**EXERCISE DETAILS**
Where the lines below hold images, skip those and copy every word exactly.

(Stored data entries)

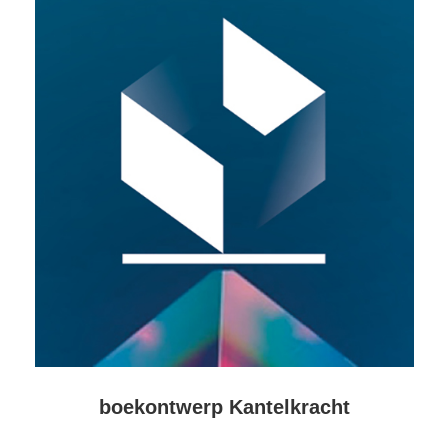
boekontwerp Kantelkracht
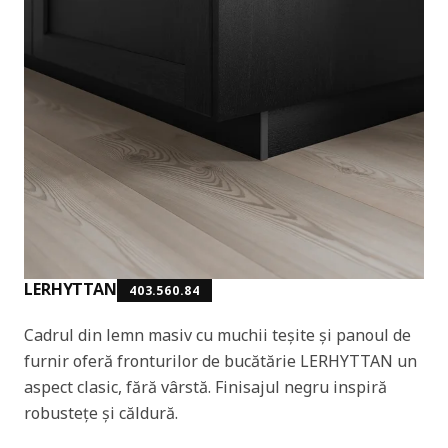
LERHYTTAN
403.560.84
Cadrul din lemn masiv cu muchii teșite și panoul de
furnir oferă fronturilor de bucătărie LERHYTTAN un
aspect clasic, fără vârstă. Finisajul negru inspiră
robustețe și căldură.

**OUTPUT FOR THIS TASK**
boekontwerp Kantelkracht
LERHYTTAN
403.560.84
Cadrul din lemn masiv cu muchii teșite și panoul de
furnir oferă fronturilor de bucătărie LERHYTTAN un
aspect clasic, fără vârstă. Finisajul negru inspiră
robustețe și căldură.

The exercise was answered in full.